From the beginning of the war he declared on terrorism, President Bush has said its targets are the people who put America in their cross hairs, not the Islamic religion. But for those Muslims who are on the other side of the battle line, religious beliefs are at the heart of this conflict.

''Every Muslim should rush to defend Islam,'' Osama bin Laden said shortly after the United States attacked his forces in Afghanistan in retaliation for the Sept. 11 terrorist attacks.

Some extremists apparently have taken up bin Laden's call: In quick order this month, an American Green Beret was killed when an explosion was set off in a karaoke bar in the Philippines; a Marine died when two gunmen fired on Americans taking part in a military exercise in Kuwait, and 180 people, including several Americans, perished when bomb explosions ripped through a nightclub full of foreigners in Bali. All of this carnage is thought to be the work of Muslim extremists with close ties to al-Qaeda.

The world has been divided into two regions, bin Laden said in his post-9/11 message: ''one of faith where there is no hypocrisy and another of infidelity, from which we hope God will protect us.''

That argument seems to have taken hold in much of the Muslim world. In March, a Gallup Poll found that 80% of the people in Pakistan thought the U.S. military action against al-Qaeda and Afghanistan's Taliban government was ''largely or totally unjustifiable.'' That view was shared by 86% of Moroccans, 89% of Indonesians and 69% of Kuwaitis.

Officially not admitted

No one in official Washington or the capitals of Europe will admit it, but the world is being drawn into holy war -- one that pits the United States and its allies against al-Qaeda and the untold number of Muslims from Africa to Southeast Asia who sympathize with the goals of bin Laden's terrorist organization.

Publicly, the Bush administration has ignored the religious nature of this conflict, choosing to paint al-Qaeda and its supporters as a band of thugs and downplaying the way the terrorist organization has succeeded in using religion to lure Muslims to its side. On one level, this is understandable. Publicly acknowledging al-Qaeda's appeal to millions of faithful Muslims would make it even harder for the leaders of Morocco, Egypt, Jordan and Saudi Arabia to support the U.S. efforts to defeat al-Qaeda and disarm Saddam Hussein.
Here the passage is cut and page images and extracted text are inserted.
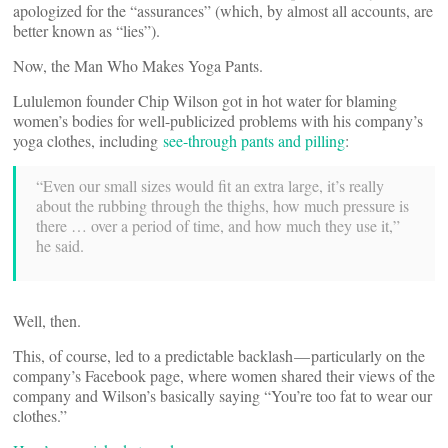
apologized for the “assurances” (which, by almost all accounts, are
better known as “lies”).
Now, the Man Who Makes Yoga Pants.
Lululemon founder Chip Wilson got in hot water for blaming
women’s bodies for well-publicized problems with his company’s
yoga clothes, including
see-through pants and pilling
:
“Even our small sizes would fit an extra large, it’s really
about the rubbing through the thighs, how much pressure is
there … over a period of time, and how much they use it,”
he said.
Well, then.
This, of course, led to a predictable backlash — particularly on the
company’s Facebook page, where women shared their views of the
company and Wilson’s basically saying “You’re too fat to wear our
clothes.”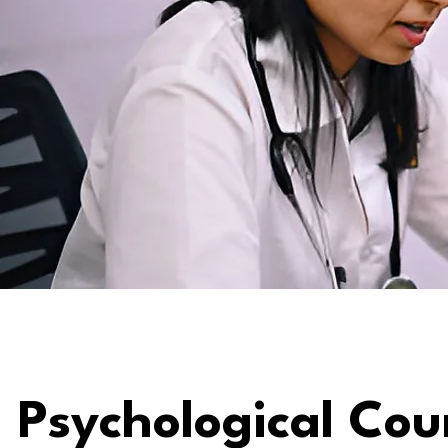
Psychological Cou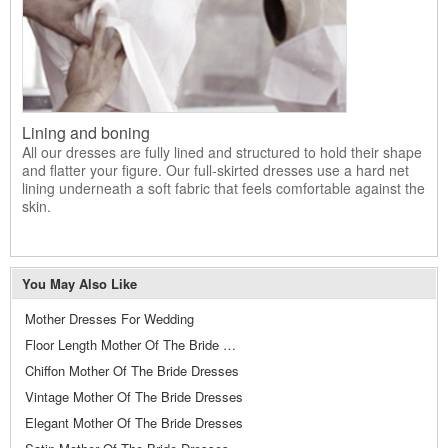
Lining and boning
All our dresses are fully lined and structured to hold their shape
and flatter your figure. Our full-skirted dresses use a hard net
lining underneath a soft fabric that feels comfortable against the
skin.
You May Also Like
Mother Dresses For Wedding
Floor Length Mother Of The Bride Dresses
Chiffon Mother Of The Bride Dresses
Vintage Mother Of The Bride Dresses
Elegant Mother Of The Bride Dresses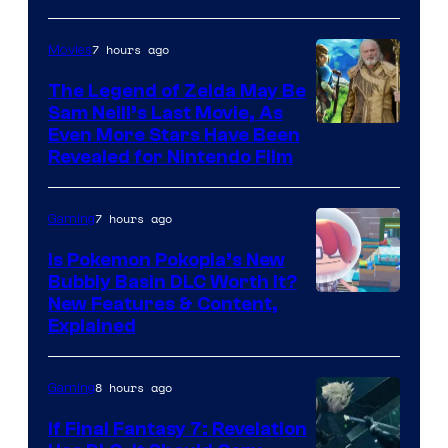
7 hours ago
Movies
The Legend of Zelda May Be
Sam Neill’s Last Movie, As
Even More Stars Have Been
Revealed for Nintendo Film
7 hours ago
Gaming
Is Pokemon Pokopia’s New
Bubbly Basin DLC Worth It?
Screenshot
New Features & Content,
Explained
by
ComicBook
8 hours ago
Gaming
If Final Fantasy 7: Revelation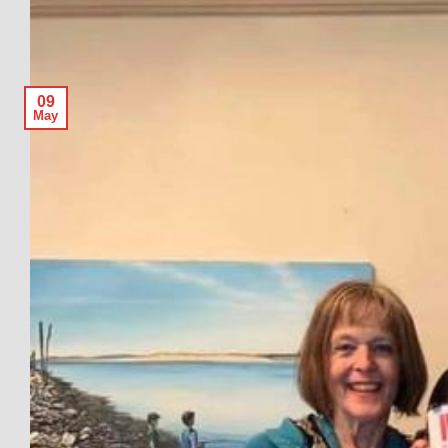
09
May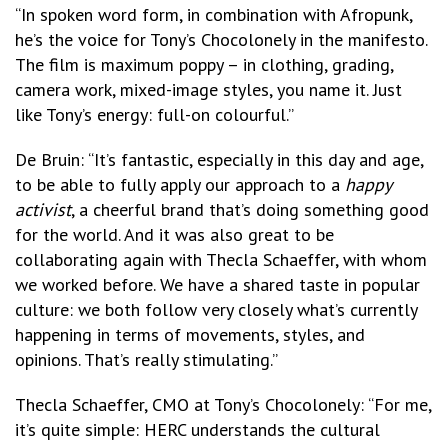
“In spoken word form, in combination with Afropunk,
he’s the voice for Tony’s Chocolonely in the manifesto.
The film is maximum poppy – in clothing, grading,
camera work, mixed-image styles, you name it. Just
like Tony’s energy: full-on colourful.”
De Bruin: “It’s fantastic, especially in this day and age,
to be able to fully apply our approach to a
happy
activist
, a cheerful brand that’s doing something good
for the world. And it was also great to be
collaborating again with Thecla Schaeffer, with whom
we worked before. We have a shared taste in popular
culture: we both follow very closely what’s currently
happening in terms of movements, styles, and
opinions. That’s really stimulating.”
Thecla Schaeffer, CMO at Tony’s Chocolonely: “For me,
it’s quite simple: HERC understands the cultural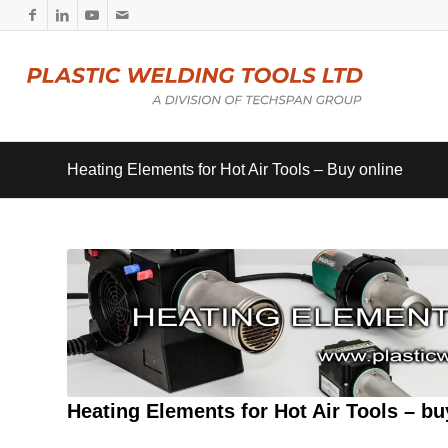
Heating Elements for Hot Air Tools – Buy online
Heating Elements for Hot Air Tools – bu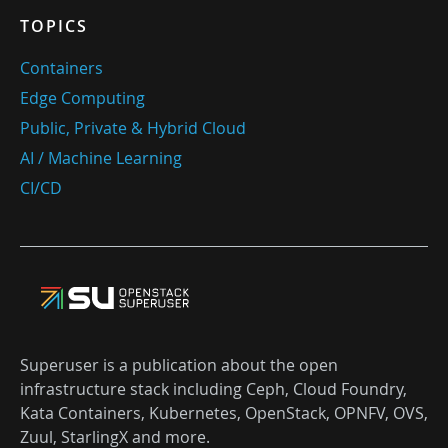
TOPICS
Containers
Edge Computing
Public, Private & Hybrid Cloud
AI / Machine Learning
CI/CD
Superuser is a publication about the open
infrastructure stack including Ceph, Cloud Foundry,
Kata Containers, Kubernetes, OpenStack, OPNFV, OVS,
Zuul, StarlingX and more.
But the painful reality is that what started out as a military operation to wipe out al-Qaeda -- a campaign that had fairly definable goals and objectives -- has morphed into something far more uncertain. With bin Laden now dead or in hiding, the war against terrorism has become a far-flung battle in which Muslim zealots in Tunisia, Pakistan, Yemen, Kuwait and Indonesia have attacked this country's forces or its allies, forcing the Bush administration to fight on an expanding number of fronts.

Sympathy fed by favors

A war against these religious fanatics will not be easily won. The likelihood is that their ranks will grow as the Bush administration moves closer to war with Iraq. To much of the world, Saddam is a brutal, sadistic dictator. But over the years, he has enhanced his standing among Muslim radicals and devout followers of Islam by giving a financial bounty to the families of the suicide bombers in Israel and providing a safe haven or sympathy for Muslim terrorists.

Bush didn't pick this fight; it was thrust upon him and the American people. But now that the battle has been joined, he must understand how consuming it is likely to become for the U.S. military and how dangerous the emerging Islamic holy war is to the world.

Last week, former senators Warren Rudman, R-N.H., and Gary Hart, D-Colo., who co-chaired a Council on Foreign Relations task force that looked at this nation's vulnerability to attack, offered an ominous conclusion: ''A year after 9/11, America remains dangerously unprepared to prevent and respond to a catastrophic terrorist attack on U.S. soil.''

Before this nation goes to war with Iraq, it must defeat al-Qaeda and the wider terrorist movement it has spawned. To do otherwise would increase the danger of another terrorist attack at home and swell the ranks of Muslim extremists abroad.